Data Engineer (AI Enablement) | University College London Hospitals NHS Foundation Trust employer: University College London Hospital
Contact Detail:
University College London Hospital Recruiting Team
StudySmarter Expert Advice 🤫
We think this is how you could land Data Engineer (AI Enablement) | University College London Hospitals NHS Foundation Trust
✨Tip Number 1
Network like a pro! Reach out to current employees at UCLH on LinkedIn or through professional groups. Ask them about their experiences and any tips they might have for landing the Data Engineer role.
✨Tip Number 2
Show off your skills! Prepare a portfolio showcasing your data pipelines, machine learning projects, or any relevant work. This will give you an edge during interviews and demonstrate your hands-on experience.
✨Tip Number 3
Practice makes perfect! Get comfortable with common interview questions related to data engineering, especially those focusing on R, Python, and SQL. Mock interviews with friends can help you nail your responses.
✨Tip Number 4
Apply through our website! It’s the best way to ensure your application gets seen by the right people. Plus, it shows you’re genuinely interested in joining the UCLH team and contributing to their mission.
We think you need these skills to ace Data Engineer (AI Enablement) | University College London Hospitals NHS Foundation Trust
Some tips for your application 🫡
Tailor Your CV: Make sure your CV speaks directly to the role of Data Engineer (AI Enablement). Highlight your experience with data pipelines, R, Python, and SQL. We want to see how your skills align with our mission at UCLH!

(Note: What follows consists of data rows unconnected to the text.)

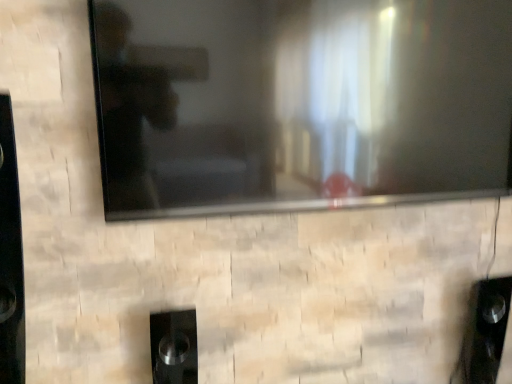 Image resolution: width=512 pixels, height=384 pixels. Describe the element at coordinates (300, 103) in the screenshot. I see `black glossy tv at upper center` at that location.

Image resolution: width=512 pixels, height=384 pixels. I want to click on black glossy tv at upper center, so 300,103.

At what (x,y) coordinates should I click in order to perform the action: click on black glossy speaker at lower center. Please return your answer as a coordinate pair (x, y). Looking at the image, I should click on (174, 347).

Describe the element at coordinates (174, 347) in the screenshot. I see `black glossy speaker at lower center` at that location.

Locate an element on the screen. black glossy tv at upper center is located at coordinates [300, 103].

Considering the positions of objects black glossy tv at upper center and black glossy speaker at lower center in the image provided, who is more to the right, black glossy tv at upper center or black glossy speaker at lower center?

From the viewer's perspective, black glossy tv at upper center appears more on the right side.

Considering the positions of objects black glossy tv at upper center and black glossy speaker at lower center in the image provided, who is behind, black glossy tv at upper center or black glossy speaker at lower center?

black glossy speaker at lower center is behind.

Between point (215, 164) and point (160, 333), which one is positioned behind?

The point (160, 333) is behind.

Based on the photo, from the image's perspective, is black glossy tv at upper center beneath black glossy speaker at lower center?

Incorrect, from the image's perspective, black glossy tv at upper center is higher than black glossy speaker at lower center.

From a real-world perspective, does black glossy tv at upper center stand above black glossy speaker at lower center?

Yes.

Does black glossy tv at upper center have a greater width compared to black glossy speaker at lower center?

In fact, black glossy tv at upper center might be narrower than black glossy speaker at lower center.

Considering the sizes of objects black glossy tv at upper center and black glossy speaker at lower center in the image provided, who is taller, black glossy tv at upper center or black glossy speaker at lower center?

With more height is black glossy tv at upper center.

From the picture: Is black glossy tv at upper center smaller than black glossy speaker at lower center?

No, black glossy tv at upper center is not smaller than black glossy speaker at lower center.

Do you think black glossy tv at upper center is within black glossy speaker at lower center, or outside of it?

black glossy tv at upper center is located beyond the bounds of black glossy speaker at lower center.

Are black glossy tv at upper center and black glossy speaker at lower center making contact?

No, black glossy tv at upper center is not in contact with black glossy speaker at lower center.

Is black glossy tv at upper center aimed at black glossy speaker at lower center?

No, black glossy tv at upper center does not turn towards black glossy speaker at lower center.

Looking at this image, how different are the orientations of black glossy tv at upper center and black glossy speaker at lower center in degrees?

The angle between the facing direction of black glossy tv at upper center and the facing direction of black glossy speaker at lower center is 0.000575 degrees.

Measure the distance from black glossy tv at upper center to black glossy speaker at lower center.

black glossy tv at upper center is 24.80 inches away from black glossy speaker at lower center.

Locate an element on the screen. This screenshot has height=384, width=512. speaker that is on the left side of black glossy tv at upper center is located at coordinates (174, 347).

Which is more to the left, black glossy speaker at lower center or black glossy tv at upper center?

From the viewer's perspective, black glossy speaker at lower center appears more on the left side.

From the picture: Which object is closer to the camera taking this photo, black glossy speaker at lower center or black glossy tv at upper center?

black glossy tv at upper center is more forward.

Does point (188, 367) appear closer or farther from the camera than point (381, 141)?

Point (188, 367) is farther from the camera than point (381, 141).

From the image's perspective, would you say black glossy speaker at lower center is shown under black glossy tv at upper center?

Indeed, from the image's perspective, black glossy speaker at lower center is shown beneath black glossy tv at upper center.

Looking at this image, from a real-world perspective, who is located lower, black glossy speaker at lower center or black glossy tv at upper center?

black glossy speaker at lower center, from a real-world perspective.

In terms of width, does black glossy speaker at lower center look wider or thinner when compared to black glossy tv at upper center?

Considering their sizes, black glossy speaker at lower center looks broader than black glossy tv at upper center.

Considering the relative sizes of black glossy speaker at lower center and black glossy tv at upper center in the image provided, is black glossy speaker at lower center taller than black glossy tv at upper center?

In fact, black glossy speaker at lower center may be shorter than black glossy tv at upper center.

Does black glossy speaker at lower center have a larger size compared to black glossy tv at upper center?

Incorrect, black glossy speaker at lower center is not larger than black glossy tv at upper center.

Do you think black glossy speaker at lower center is within black glossy tv at upper center, or outside of it?

black glossy speaker at lower center exists outside the volume of black glossy tv at upper center.

Is the surface of black glossy speaker at lower center in direct contact with black glossy tv at upper center?

black glossy speaker at lower center and black glossy tv at upper center are clearly separated.

Is black glossy speaker at lower center oriented away from black glossy tv at upper center?

black glossy speaker at lower center is not turned away from black glossy tv at upper center.

Can you tell me how much black glossy speaker at lower center and black glossy tv at upper center differ in facing direction?

black glossy speaker at lower center and black glossy tv at upper center are facing 0.000575 degrees away from each other.

What are the coordinates of `television in front of the black glossy speaker at lower center` in the screenshot? It's located at (300, 103).

The width and height of the screenshot is (512, 384). What are the coordinates of `television to the right of black glossy speaker at lower center` in the screenshot? It's located at (300, 103).

Where is `television above the black glossy speaker at lower center (from the image's perspective)`? This screenshot has width=512, height=384. television above the black glossy speaker at lower center (from the image's perspective) is located at coordinates (300, 103).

Craft a Compelling Cover Letter: Your cover letter is your chance to shine! Share your passion for data engineering and how you can contribute to our team. Don’t forget to mention any open-source contributions or collaborative projects you've been part of.
Showcase Relevant Projects: If you've worked on projects that involved building data infrastructure or machine learning workflows, make sure to include them. We love seeing real-world applications of your skills, especially if they relate to healthcare!

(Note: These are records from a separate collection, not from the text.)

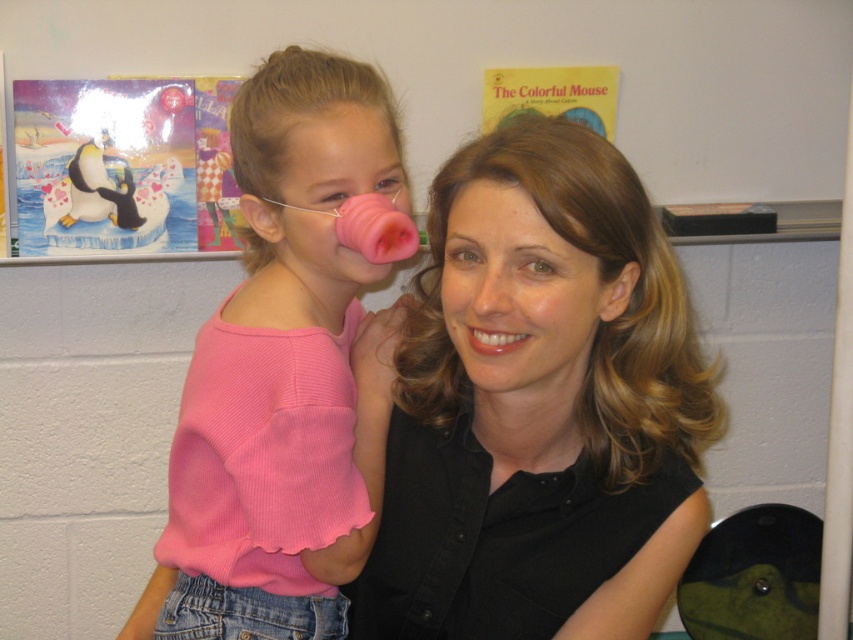 Is black matte shirt at center to the right of pink ribbed sweater at center from the viewer's perspective?

Correct, you'll find black matte shirt at center to the right of pink ribbed sweater at center.

Between point (500, 390) and point (325, 188), which one is positioned in front?

Point (500, 390) is more forward.

This screenshot has height=640, width=853. Find the location of `black matte shirt at center`. black matte shirt at center is located at coordinates (534, 396).

You are a GUI agent. You are given a task and a screenshot of the screen. Output one action in this format:
    pyautogui.click(x=<x>, y=<y>)
    Task: Click on the black matte shirt at center
    The height and width of the screenshot is (640, 853).
    Given the screenshot: What is the action you would take?
    pyautogui.click(x=534, y=396)

Who is positioned more to the right, black matte shirt at center or white matte penguin at upper left?

From the viewer's perspective, black matte shirt at center appears more on the right side.

Is point (415, 401) positioned after point (115, 209)?

No, (415, 401) is closer to viewer.

The width and height of the screenshot is (853, 640). What are the coordinates of `black matte shirt at center` in the screenshot? It's located at (534, 396).

Can you confirm if pink ribbed sweater at center is positioned to the left of white matte penguin at upper left?

No, pink ribbed sweater at center is not to the left of white matte penguin at upper left.

Is pink ribbed sweater at center shorter than white matte penguin at upper left?

No, pink ribbed sweater at center is not shorter than white matte penguin at upper left.

Based on the photo, measure the distance between point (242, 148) and camera.

They are 36.56 inches apart.

At what (x,y) coordinates should I click in order to perform the action: click on pink ribbed sweater at center. Please return your answer as a coordinate pair (x, y). The image size is (853, 640). Looking at the image, I should click on (286, 369).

Apply Through Our Website: We encourage you to apply through our website for a smoother application process. It’s the best way for us to receive your application and keep track of it. Plus, it shows you're keen on joining our team!
How to prepare for a job interview at University College London Hospital
✨Know Your Tech Stack
Make sure you’re familiar with R, Python, and SQL, as these are key to the role. Brush up on your data pipeline design and be ready to discuss how you would transition from R-based pipelines to Spark jobs.
✨Showcase Your Problem-Solving Skills
Prepare examples of how you've tackled complex data challenges in the past. Think about specific projects where you built or improved data infrastructure, and be ready to explain your thought process and the impact of your work.
✨Understand the Clinical Context
Since this role involves working with clinical data, it’s crucial to understand the healthcare environment. Familiarise yourself with how data impacts patient outcomes and be prepared to discuss how you can contribute to that mission.
✨Emphasise Collaboration
This position requires working closely with engineers, clinicians, and data scientists. Be ready to talk about your experience in multidisciplinary teams and how you’ve successfully collaborated with others to achieve common goals.